Much as some myopic minds may deny it, Tsvangirai, since the turn of the century, became not only the strongest opposition leader against the monstrous Mugabe regime, but identified robustly with an increasingly impoverished nation.
He was the only alternative for change from a reckless and self-destroying government of Mugabe, which believed Zimbabwe could exist in isolation.
There is absolutely nothing exceptional with being placed at a man-made heroes’ acre and having gun shots fired at your graveside.
A hero is not defined by all those things. A man is not defined a hero by having their coffin on a gun-carriage, never. There are plenty of heroes whom Mugabe denied place at that privatised shrine called the National Heroes acre.
Ndabaningi Sithole does not cease to be a hero because he lies somewhere in his rural home.
The same can be said about Cde Chinx, whose songs inspired many to join the liberation struggle. Jairos Jiri and Matthew Rusike, among many others, are indeed national heroes and that doesn’t require Zanu PF to say.
The heights reached by national heroes like Leopold Takawira and Joshua Nkomo barely differ from those scaled by Tsvangirai.
A hero is exactly what Tsvangirai was to the millions of Zimbabwe, who suffered under Mugabe’s tyrannical rule.
That most of today’s generation never saw the likes of Jason Moyo or Herbert Chitepo should not serve to make them mythical figures any different from one who fights for the salvation of the people today.

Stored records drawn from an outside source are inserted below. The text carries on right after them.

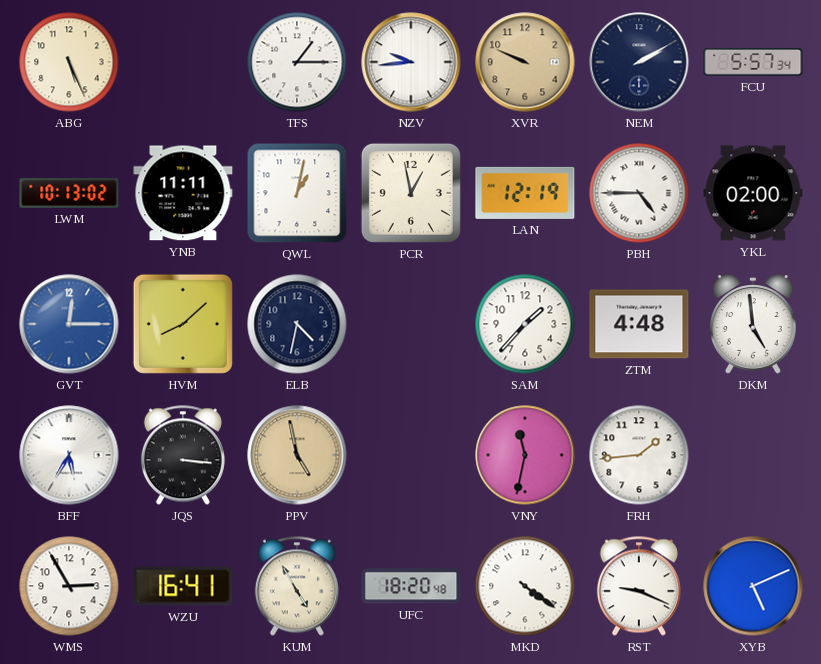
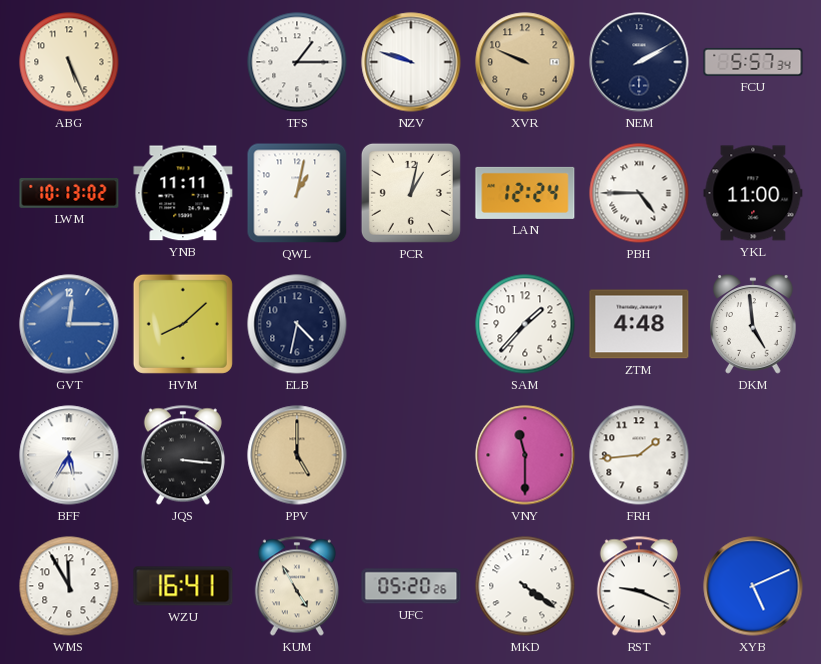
NZV: 9:44 -> 9:48
PCR: 12:58 -> 1:02
LAN: 12:19 -> 12:24
YKL: 02:00 -> 11:00
PPV: 4:58 -> 5:00
VNY: 11:32 -> 11:30
WMS: 2:55 -> 11:55
UFC: 18:20 -> 05:20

Tsvangirai did just that and his memory will forever sing in the memories of those whom he fought for. There is no denying him his place in history.

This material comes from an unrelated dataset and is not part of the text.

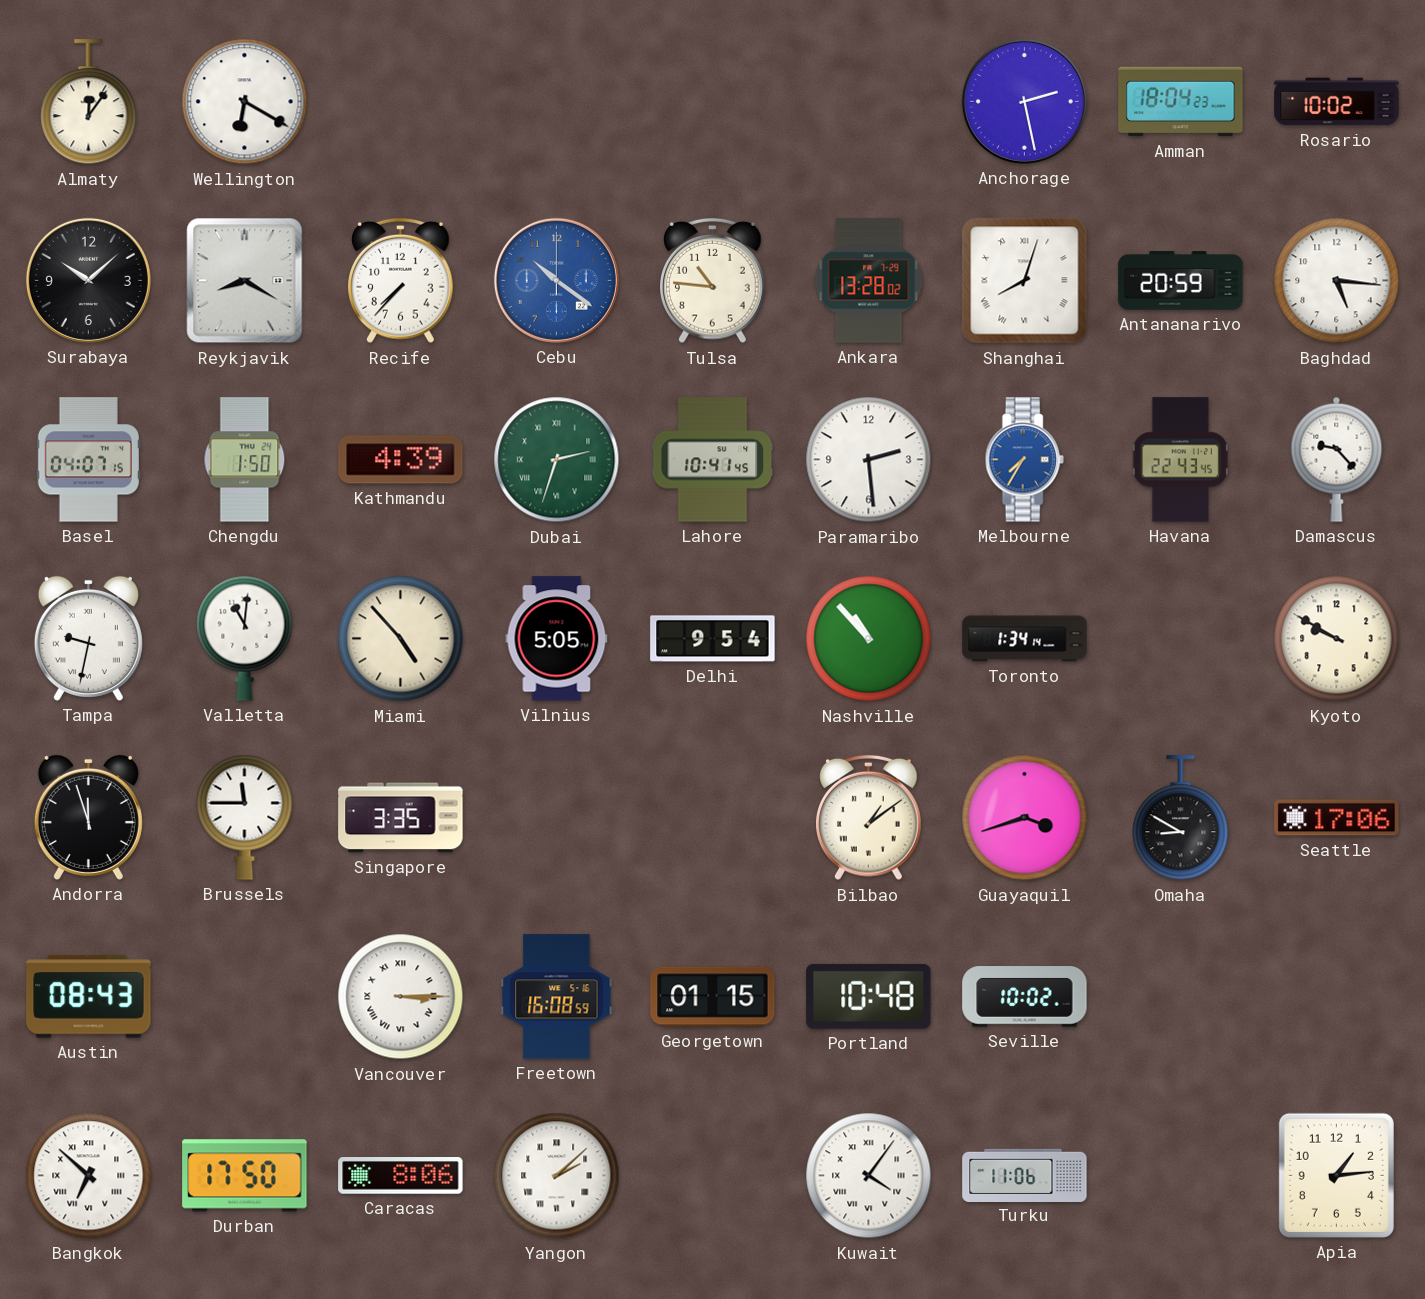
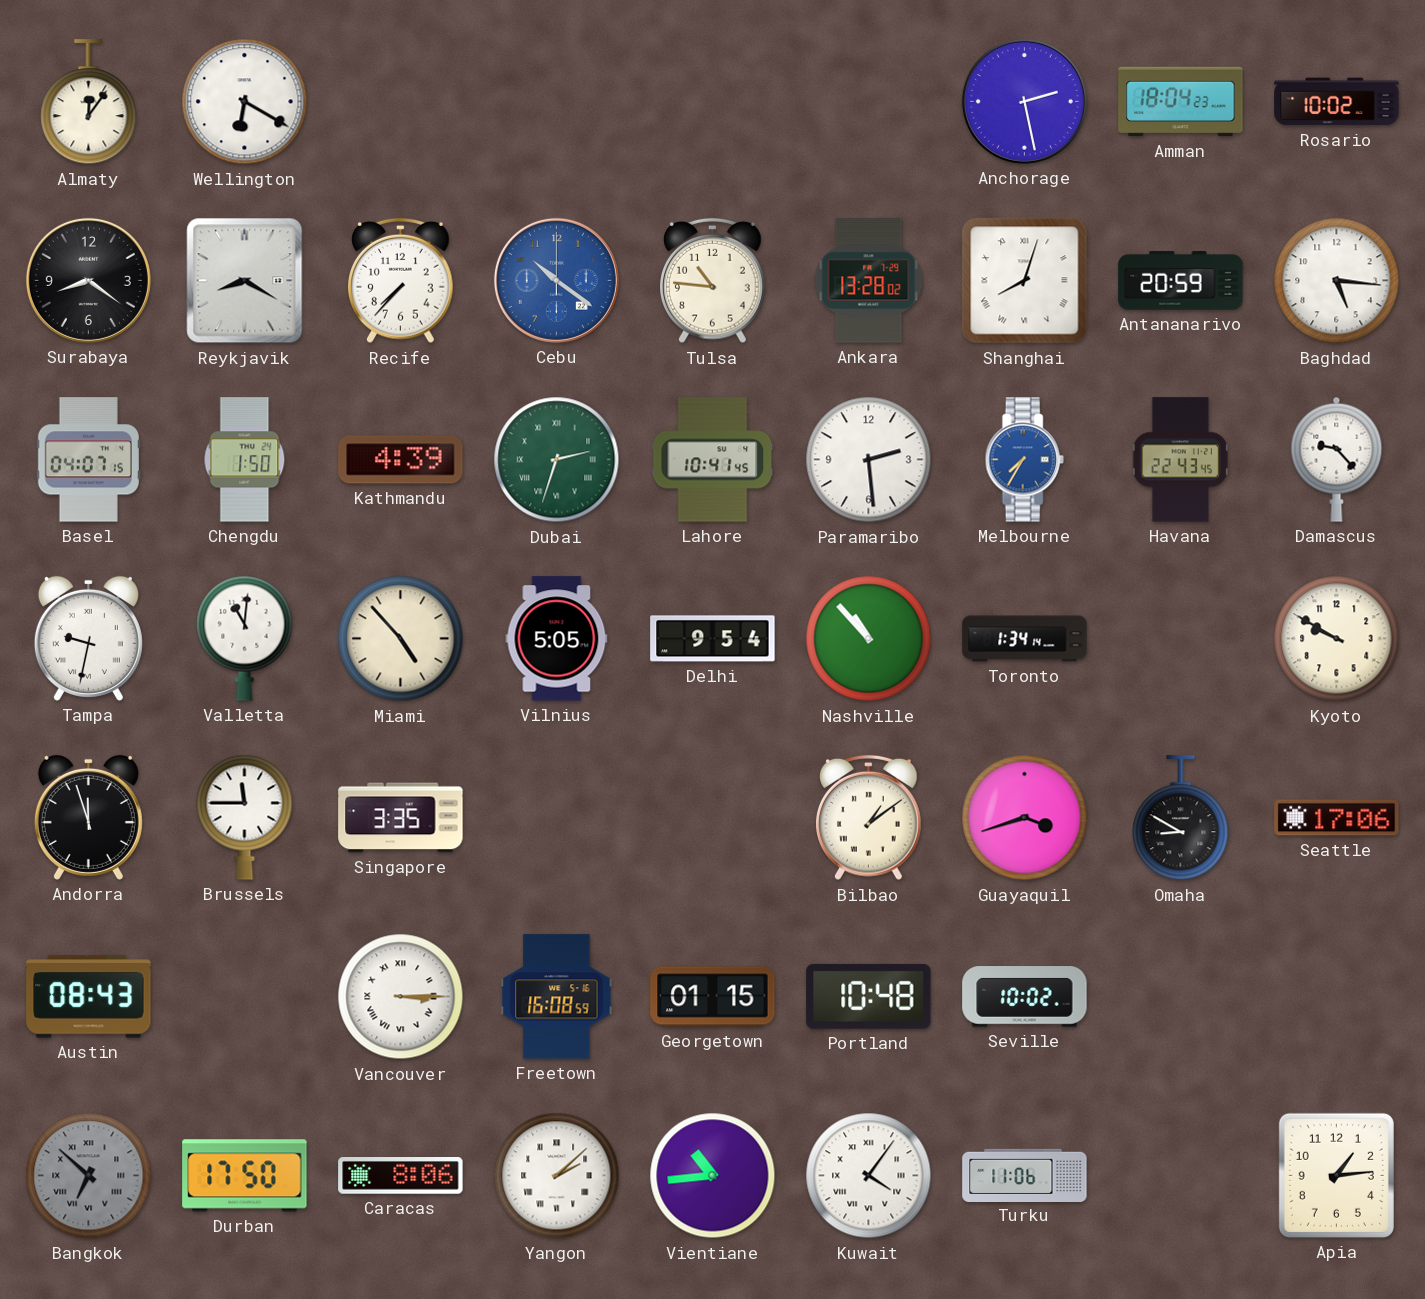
Surabaya: 10:08 -> 8:21
Bangkok dial: white -> grey
Vientiane: none -> 10:44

An analogy is given by one poet: “The madness of a mad man is not in the tattered garments we see. Madness is a state of mind.
“The knowledge of medicine is not in the white coat that a doctor wears. It’s the knowledge in the mind that defines a medical doctor. The mastery of mechanics is not in the dirty overalls of the glorified car mechanic. Again, the knowledge is that which is in the mind.”
Likewise, we say being a hero is not a function of being aligned to Zanu PF: It is one’s work which defines a hero.
Go well Tsvangirai.
You fought a good fight and you will never know how many millions of people you inspired.